The copy you give must match the lines from the top of the data through the line containing "زبان پهلوی صحبت" exactly, and it must hold no pictures.

━━━ DATA FOR REVIEW

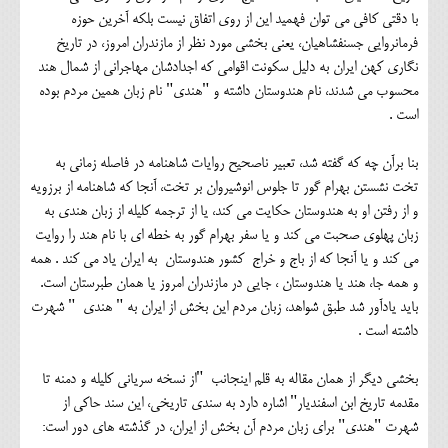
با دقتی کافی می توان فهمید این از روی اتفاق نیست بلکه آخرین حوزه
فرمانروایی جسنفشاهیان، یعنی بخشی مورد نظر از مازندران امروز، در تاریخ
نگاری کهن ایران به دلیل سکونت اقوامی که اجدادشان مهاجرانی از شمال هند
محسوب می شدند، نام هندوستان داشته و "هندی" نام زبان همین مردم بوده
است .
بنا برآن چه که گفته شد، تعبیر ناصحیح روایات شاهنامه در فاصله زمانی به
تخت نشستن بهرام گور تا جلوس انوشیروان بر تخت، آنجا که شاهنامه از برزویه
و از رفتن او به هندوستان حکایت می کند، یا از ترجمه کلیله از زبان هندی به
زبان پهلوی صحبت می کند و یا سفر بهرام گور به خطه ای با نام هند را روایت
می کند و یا آنجا که از باج و خراج کشور هندوستان به ایران یاد می کند . همه
و همه جا، هند یا هندوستان ، جایی در مازندران امروز یا همان طبرستان است.
باید یادآور شد طبق شواهد، زبان مردم این بخش از ایران به " هندی " شهرت
داشته است .
بخشی دیگر از همان مقاله به قلم اینجانب "از نسخه سریانی کلیله و دمنه تا
مقدمه تاریخ ابن اسفندیار" اشاره دارد به سندی تاریخی، این سند حاکی از
شهرت "هندی" برای زبان مردم آن بخش از ایران، در گذشته های دور است:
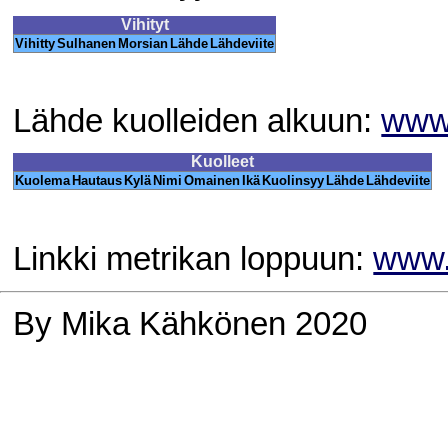
Vihityt
Vihitty
Sulhanen
Morsian
Lähde
Lähdeviite
Lähde kuolleiden alkuun:
www.
Kuolleet
Kuolema
Hautaus
Kylä
Nimi
Omainen
Ikä
Kuolinsyy
Lähde
Lähdeviite
Linkki metrikan loppuun:
www.
By Mika Kähkönen 2020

━━━━━━

EXERCISE RESPONSE:
با دقتی کافی می توان فهمید این از روی اتفاق نیست بلکه آخرین حوزه
فرمانروایی جسنفشاهیان، یعنی بخشی مورد نظر از مازندران امروز، در تاریخ
نگاری کهن ایران به دلیل سکونت اقوامی که اجدادشان مهاجرانی از شمال هند
محسوب می شدند، نام هندوستان داشته و "هندی" نام زبان همین مردم بوده
است .
بنا برآن چه که گفته شد، تعبیر ناصحیح روایات شاهنامه در فاصله زمانی به
تخت نشستن بهرام گور تا جلوس انوشیروان بر تخت، آنجا که شاهنامه از برزویه
و از رفتن او به هندوستان حکایت می کند، یا از ترجمه کلیله از زبان هندی به
زبان پهلوی صحبت می کند و یا سفر بهرام گور به خطه ای با نام هند را روایت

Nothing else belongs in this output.